Our team wins the champion of WSDM Cup 2023 Toloka VQA Challenge.
For details please see our technical report for the competition.
If you use this code for a paper please cite:
@article{gao2023champion,
title={Champion Solution for the WSDM2023 Toloka VQA Challenge},
author={Gao, Shengyi and Chen, Zhe and Chen, Guo and Wang, Wenhai and Lu, Tong},
journal={arXiv preprint arXiv:2301.09045},
year={2023}
}
@article{chen2022vitadapter,
title={Vision Transformer Adapter for Dense Predictions},
author={Chen, Zhe and Duan, Yuchen and Wang, Wenhai and He, Junjun and Lu, Tong and Dai, Jifeng and Qiao, Yu},
journal={arXiv preprint arXiv:2205.08534},
year={2022}
}
Install MMDetection v2.22.0.
# recommended environment: torch1.9 + cuda11.1
pip install torch==1.9.0+cu111 torchvision==0.10.0+cu111 torchaudio==0.9.0 -f https://download.pytorch.org/whl/torch_stable.html
pip install mmcv-full==1.4.2 -f https://download.openmmlab.com/mmcv/dist/cu111/torch1.9.0/index.html
pip install timm==0.4.12
pip install tfty
pip install mmdet==2.22.0
ln -s ../detection/ops ./
cd ops & sh make.sh # compile deformable attention
Preparing the Toloka VQA Dataset and the filtered GQA dataset (optional).

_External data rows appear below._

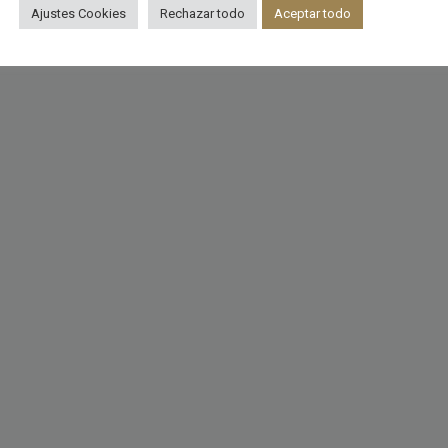
Ajustes Cookies
Rechazar todo
Aceptar todo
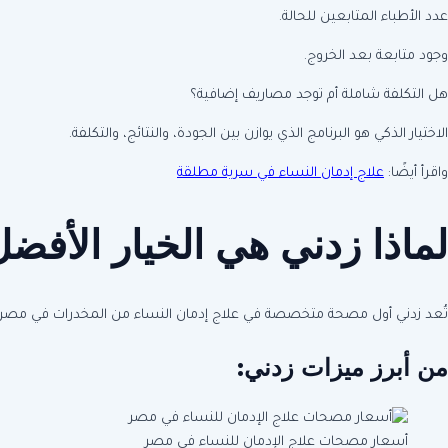
عدد الأطباء المتابعين للحالة.
وجود متابعة بعد الخروج.
هل التكلفة شاملة أم توجد مصاريف إضافية؟
الاختيار الذكي هو البرنامج الذي يوازن بين الجودة، والنتائج، والتكلفة.
واقرأ أيضًا:
علاج إدمان النساء في سرية مطلقة
لماذا زدني هي الخيار الأفضل
تُعد زدني أول مصحة متخصصة في علاج إدمان النساء من المخدرات في مصر، وقد
من أبرز ميزات زدني:
أسعار مصحات علاج الإدمان للنساء في مصر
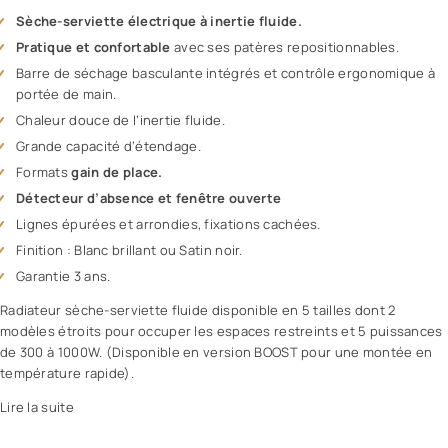
Sèche-serviette électrique à inertie fluide.
Pratique et confortable
avec ses patères repositionnables.
Barre de séchage basculante intégrés et contrôle ergonomique à
portée de main.
Chaleur douce de l’inertie fluide.
Grande capacité d’étendage.
Formats
gain de place.
Détecteur d’absence et fenêtre ouverte
Lignes épurées et arrondies, fixations cachées.
Finition : Blanc brillant ou Satin noir.
Garantie 3 ans.
Radiateur sèche-serviette fluide disponible en 5 tailles dont 2
modèles étroits pour occuper les espaces restreints et 5 puissances
de 300 à 1000W. (Disponible en version BOOST pour une montée en
température rapide).
Lire la suite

Please download the converted annotations for wsdm2023 from here.
wsdm2023
└── data
├── wsdm2023
│ ├── annotations
│ ├── train
│ ├── train_sample
│ └── test_public
└── grounding_gqa
├── annotations
└── images
Name | Year | Type | Data | Repo | Paper |
---|---|---|---|---|---|
Uni-Perceiver | 2022 | Supervised | Multi-Modal | repo | paper |
Backbone | Pretrain | Head | Lr schd | Config | Download |
---|---|---|---|---|---|
ViT-Adapter-B | UniPerceiver-B | DINO | 6ep | config | ckpt | log |
ViT-Adapter-L | UniPerceiver-L | DINO | 6ep | config | ckpt | log |
To pre-train the model on the filtered GQA Dataset on a single node with 8 gpus:
sh dist_train.sh configs/dino_4scale_uniperceiver_adapter_base_6ep_gqa.py 8
sh dist_train.sh configs/dino_4scale_uniperceiver_adapter_large_6ep_gqa.py 8
- We split a val set from the training set for offline model evaluation.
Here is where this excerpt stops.